Actress Michelle Yeoh starred as Evelyn Wang, a laundromat owner and mother struggling to make ends meet. Stephanie Hsu, known for her recurring role in “The Marvelous Mrs. Maisel”, plays Evelyn’s daughter, Joy—and another looming force that is revealed near the end of part one.  

The film is carefully divided into three parts and like many grand stories, it finds its roots in the mundane reality that viewers will begrudgingly recognize from miles away. 

Part 1, titled “Everything”, saddles our protagonist with an IRS audit, planning a birthday party to impress her disgruntled father, and the news of an impending divorce from her spouse, Waymond (Ke Huy Quan). 

A stressful showdown with IRS inspector Deirdre Beaubeirdra (Jamie Lee Curtis) serves as the staging ground for Evelyn’s first of many encounters with the multiverse. 

At the IRS building, Waymond’s body is temporarily taken over by Alpha Waymond, a version of Waymond from an alternate universe. 

He explains to a startled Evelyn that the multiverse exists on behalf of the various contradictory paths that our everyday choices form. The ceaseless “what-ifs” that plague people daily are no longer hypotheticals; the roads left untraveled in one world are laden with footprints in another. 

By mastering the art of verse-jumping, Evelyn becomes the only one who can save the multiverse from a harrowing fate.
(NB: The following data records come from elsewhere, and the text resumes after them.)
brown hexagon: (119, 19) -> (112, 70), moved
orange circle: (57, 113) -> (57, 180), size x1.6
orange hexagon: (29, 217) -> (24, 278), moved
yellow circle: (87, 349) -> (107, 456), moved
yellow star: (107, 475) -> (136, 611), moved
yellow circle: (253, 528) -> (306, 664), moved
Verse-jumping allows her to tap into the skills developed by her alternate selves, from the kung fu techniques honed by an actress counterpart to a chef’s mastery of utensils. 

Verse-jumping is only possible when a person engages in a statistically improbable action in order to slingshot their consciousness across the multiverse. Naturally, the characters frequently find themselves in ridiculous positions, like randomly proclaiming love for an enemy or shoving an uncapped tube of chapstick into their mouth. 
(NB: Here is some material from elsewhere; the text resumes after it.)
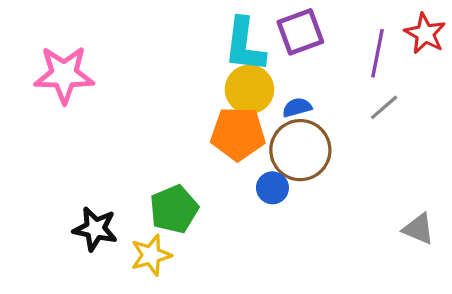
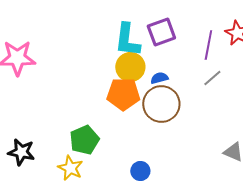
blue circle: (272, 188) -> (140, 171), moved
black star: (95, 229) -> (21, 152), moved
yellow star: (151, 255) -> (70, 168), turned -30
Evelyn becomes privy to what unfolds in the wake of choices she hadn’t made and circumstances that had been altered. In one universe, she never left China with Waymond and instead became a widely adored movie star. 

In another, she has hot dogs for fingers (and a touching love story with the IRS inspector). 

Jobu Tupaki, a thrilling antagonist with no shortage of vibrant outfits, is the epitome of what happens when one becomes too engrossed in everything—and consequently becomes nothing.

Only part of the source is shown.